Well, what I dislike about StringableInterface is that it sounds quite made-up and not intuitiv to me. Then, when we do it that way e.g. for options-field use case storage would have to check for a) stringInterface and b) StringableInterface + take extra care for calling the right setter when loading again.
Whereas else it could just say that if it's implementing StringInt. it's stored that way.
Comment #40
BerdirRe-roll. That was fun ;)
Comment #42
BerdirStupid annotations ;)
Comment #44
effulgentsia CreditAttribution: effulgentsia commentedThis looks awesome! Minor nits, which I'd be fine with punting to a follow up.
Since we know this to be wrong, should we instead throw an exception when someone uses this type for durations longer than a month?
s/constraint data/constraint for data/
Shame to lose info about which type is needed. Is there a way to bring that back?
Comment #45
BerdirFixed those tests, the id for duration was wrong, wrong namespace for timestamp and also noticed that the use for PluginException in the typed data manager was missing as the test exploded. And fixed the comment.
- Not sure about throwing an exception, I'd rather make it a validation, if anything.
- The validation message was useless anyway, what you got in there was the constant value, so it told you "should be of type 5". *very* helpful ;)
Comment #46
effulgentsia CreditAttribution: effulgentsia commentedThis looks ready to me.
Comment #47
fagoYep, I agree we should move on with this.
Comment now exceeds 80chars - should not block commit though.
Comment #48
alexpottCommitted 2e9c7fe and pushed to 8.x.
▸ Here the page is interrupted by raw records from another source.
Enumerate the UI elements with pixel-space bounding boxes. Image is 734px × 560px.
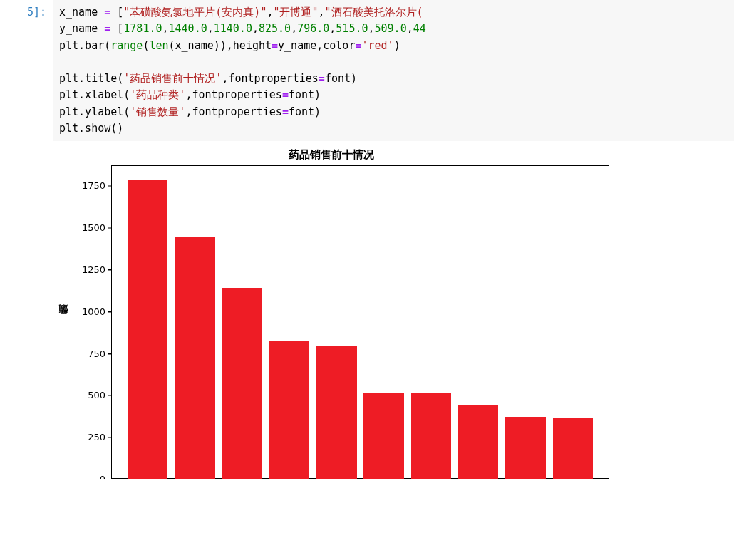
code-token: ,fontproperties (185, 88, 281, 101)
code-token: 796.0 (297, 22, 329, 35)
code-token: 1781.0 (123, 22, 162, 35)
code-token: [ (110, 22, 123, 35)
code-token: plt.xlabel( (59, 88, 130, 101)
code-token: = (282, 88, 289, 101)
code-token: font) (325, 72, 357, 85)
code-token: , (329, 22, 336, 35)
y-tick-label: 500 (88, 390, 105, 400)
code-token: plt.ylabel( (59, 105, 130, 118)
code-token: 1140.0 (214, 22, 252, 35)
code-token: ) (394, 39, 400, 52)
y-tick-label: 1750 (82, 180, 105, 191)
code-token: "酒石酸美托洛尔片( (325, 6, 423, 19)
code-token: , (407, 22, 413, 35)
code-token: '药品销售前十情况' (123, 72, 222, 85)
code-token: , (319, 6, 325, 19)
y-tick-label: 1250 (82, 264, 105, 274)
code-token: plt.bar( (59, 39, 110, 52)
code-token: x_name (59, 6, 104, 19)
code-token: y_name (59, 22, 104, 35)
y-tick-label: 250 (88, 432, 105, 442)
code-token: y_name,color (278, 39, 355, 52)
bar-chart: 药品销售前十情况 销售数量 02505007501000125015001750 (53, 148, 609, 479)
cell-prompt: 5]: (0, 0, 53, 141)
chart-bar (175, 237, 214, 479)
code-token: '销售数量' (130, 105, 185, 118)
y-tick-label: 0 (100, 474, 105, 479)
chart-bar (269, 341, 309, 479)
code-token: font) (289, 88, 321, 101)
chart-bar (505, 417, 545, 479)
chart-x-ticks (111, 475, 609, 479)
chart-bar (316, 346, 356, 479)
code-token: "开博通" (273, 6, 318, 19)
code-token: ,fontproperties (185, 105, 281, 118)
code-token: , (252, 22, 259, 35)
y-tick-label: 1500 (82, 222, 105, 233)
code-token: 515.0 (336, 22, 368, 35)
code-token: 'red' (361, 39, 393, 52)
code-token: (x_name)),height (169, 39, 272, 52)
y-tick-label: 750 (88, 348, 105, 358)
chart-bar (411, 393, 451, 479)
y-tick-label: 1000 (82, 306, 105, 316)
code-token: , (291, 22, 297, 35)
code-token: 825.0 (259, 22, 291, 35)
code-editor[interactable]: x_name = ["苯磺酸氨氯地平片(安内真)","开博通","酒石酸美托洛尔… (53, 0, 734, 141)
code-token: = (272, 39, 278, 52)
code-token: , (162, 22, 169, 35)
code-token: range (110, 39, 143, 52)
code-token: 509.0 (375, 22, 407, 35)
code-token: , (207, 22, 214, 35)
code-token: [ (110, 6, 123, 19)
code-token: 1440.0 (169, 22, 207, 35)
code-token: = (104, 6, 110, 19)
code-token: ,fontproperties (222, 72, 318, 85)
code-token: = (104, 22, 110, 35)
chart-title: 药品销售前十情况 (53, 148, 609, 162)
code-token: '药品种类' (130, 88, 185, 101)
code-token: = (319, 72, 325, 85)
chart-bar (458, 405, 498, 479)
code-token: plt.show() (59, 122, 123, 135)
code-token: , (368, 22, 375, 35)
chart-y-axis: 02505007501000125015001750 (72, 165, 111, 479)
code-token: font) (289, 105, 321, 118)
chart-bar (128, 180, 167, 479)
chart-plot-area (111, 165, 609, 479)
code-token: = (282, 105, 289, 118)
chart-ylabel: 销售数量 (53, 165, 72, 479)
code-token: plt.title( (59, 72, 123, 85)
code-token: 44 (413, 22, 426, 35)
chart-bar (553, 418, 593, 479)
chart-bar (222, 288, 262, 479)
code-cell: 5]: x_name = ["苯磺酸氨氯地平片(安内真)","开博通","酒石酸… (0, 0, 734, 141)
chart-bar (363, 393, 403, 479)
cell-output: 药品销售前十情况 销售数量 02505007501000125015001750 (0, 141, 734, 479)
chart-bars (111, 165, 609, 479)
code-token: "苯磺酸氨氯地平片(安内真)" (123, 6, 267, 19)
code-token: len (149, 39, 168, 52)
Thanks!
Comment #49
BerdirUpdated the example in https://drupal.org/node/1806650.
Comment #51
fagoSmall follow-up #2047119: Remove deprecated documentation in DataType annotation.
Comment #51.0
fagoUpdated issue summary.
Comment #52
sunIsn't a URI a string?
Shouldn't the UriInterface at least extend the StringInterface? (similar to Email)
Comment #53
chriscohen CreditAttribution: chriscohen commented#44 makes a very valid point about error reporting that I don't believe has been addressed. The error reporting is woefully incomplete and I came across an issue where I had to spend a large amount of time trying to figure out what the error actually meant because it was way too generic.
If there's any way to go back to the previous method or even increase the usefulness of the error message, I think this should be seriously considered.
If this needs to be done in a separate issue because this one is closed, let me know and I can set it up.